はるか前方のスクリーンでは、陳腐な恋愛映画が絶賛上映中だが、観客は伶たちを含めてわずか五、六人しかいない。
「内容はおろか、あらすじまで俺は知らない。もっぱら、おまえの観察をしていたからな」
冷静に智史は答えた。と言っても、彼は普段からしてこうなのだが。それだけに、美貌が冷たい印象を与える。
「それで、どうして突然……」
「おまえ、先週の日曜、女連れて歩ってたろ?」
伶は絶句して、智史を凝視した。
しかし、単なる事実確認をしているだけのように、智史の表情は淡々としている。
「それでもって、この映画館入って、この映画、一緒に見たろ?」
「…………」
「で、その女とキスしたろ?」
「どうして、おまえがそこまで知ってるんだ?」
これはもう何を言ってもごまかせない。長年のつきあいからそう悟った伶は、智史の発言を事実として間接的に認めた。
「自慢じゃないが、俺にはおせっかいな友人が多い」
「友人じゃなくて下僕だろ。……俺が女とキスしたことが、おまえにどう関係あるんだ?」
「はらわたが煮えくり返った」
「…………」
「だから、同じことをしてやった」
そこで、伶はここに来る前から抱いていた疑問を思い出した。
「じゃあ……この映画の前売り券もらっちまったから、一緒に来いって言ったのは……」
智史は小馬鹿にしたように眉を吊り上げた。
「おまえ、俺と知り合って何年だ?」
「確か、小五んときからだから……九年になるな」
「そんなにもなるのに、俺がこんな映画見そうもないことくらい、気づかなかったのか?」
「妙には思ったよ。でも、おまえ〝もったいない病〟だからな。もらえるものはもらっとこうって思ったんだろうって思ったんだよ」
「よくわかってるじゃないか」
智史はにっこり笑ったが、伶は戦慄した。こういうときの智史は、表情とは裏腹に、手がつけられないほど怒り狂っているのだ。

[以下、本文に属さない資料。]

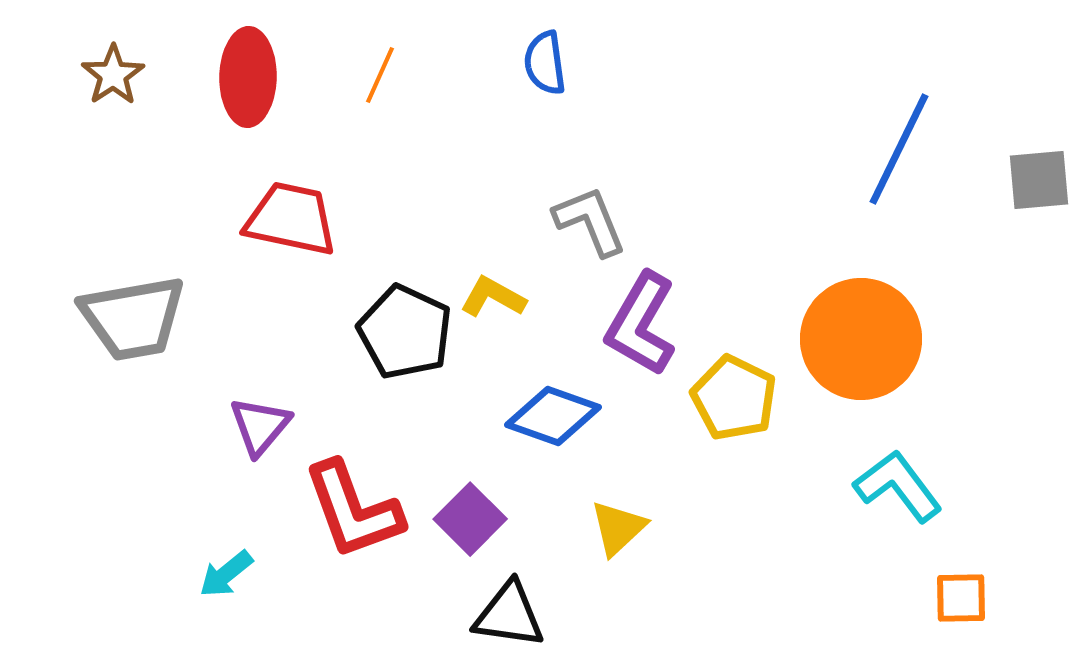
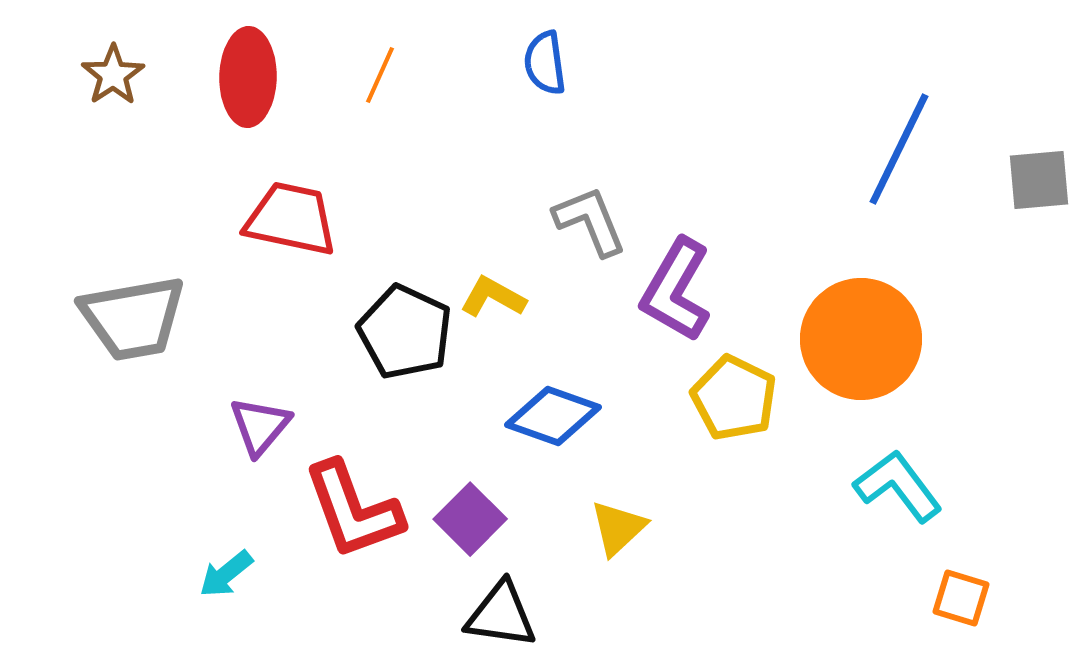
purple L-shape: moved 35 px right, 34 px up
orange square: rotated 18 degrees clockwise
black triangle: moved 8 px left
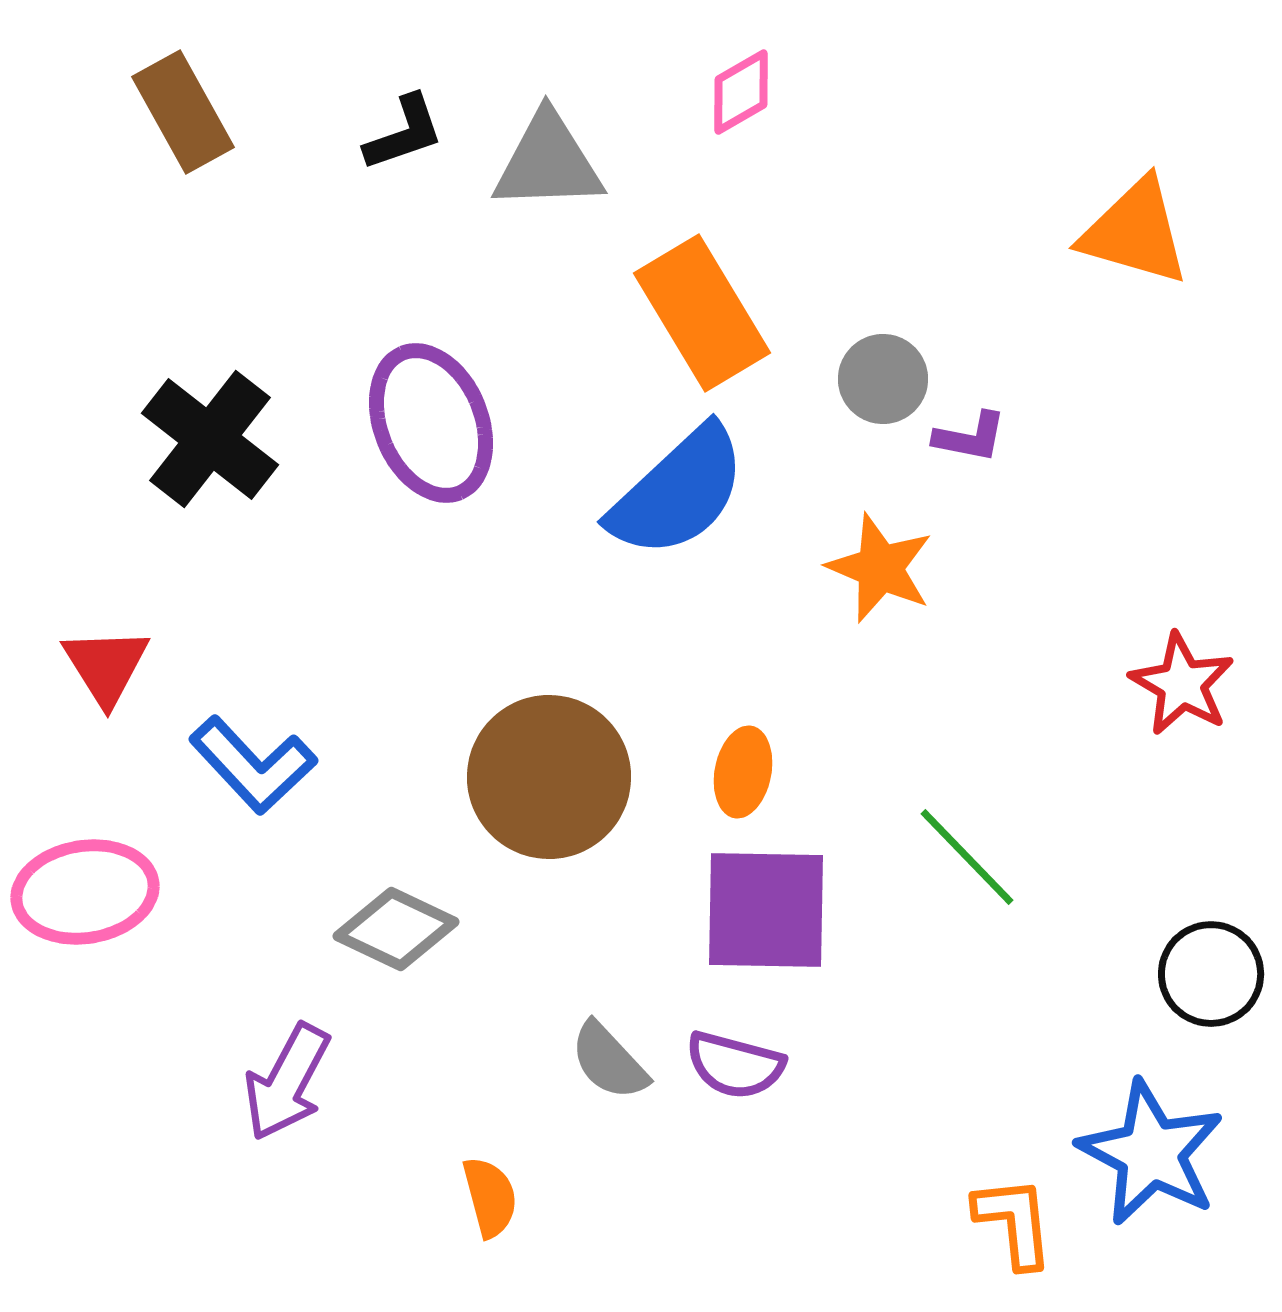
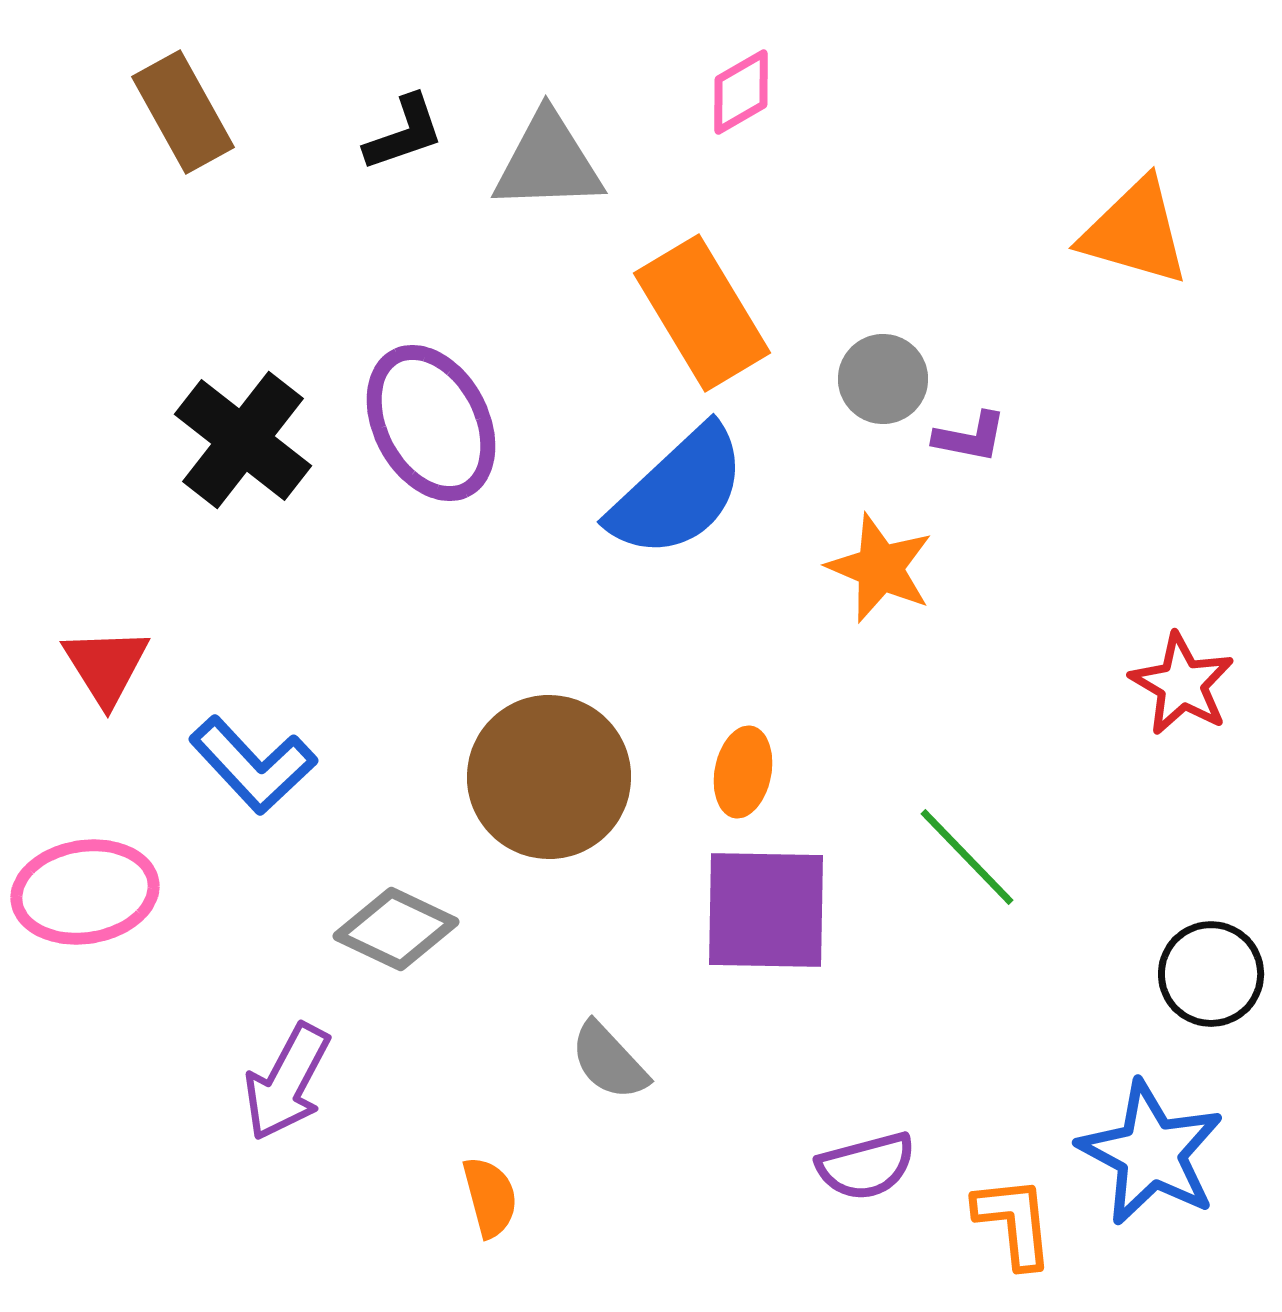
purple ellipse: rotated 6 degrees counterclockwise
black cross: moved 33 px right, 1 px down
purple semicircle: moved 131 px right, 101 px down; rotated 30 degrees counterclockwise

「俺は別に、おまえが映画館で女とキスしたのが悪いって言ってるわけじゃないんだ」
相変わらず、顔だけはにこやかに智史は言葉を連ねる。
「ただ、あんな女におまえはもったいなさすぎるって言いたいだけだ」
「あのなーッ!」
伶は思わず声を張り上げたが、前方にいる観客たちの無言の非難を感じとって、あわてて口を閉じた。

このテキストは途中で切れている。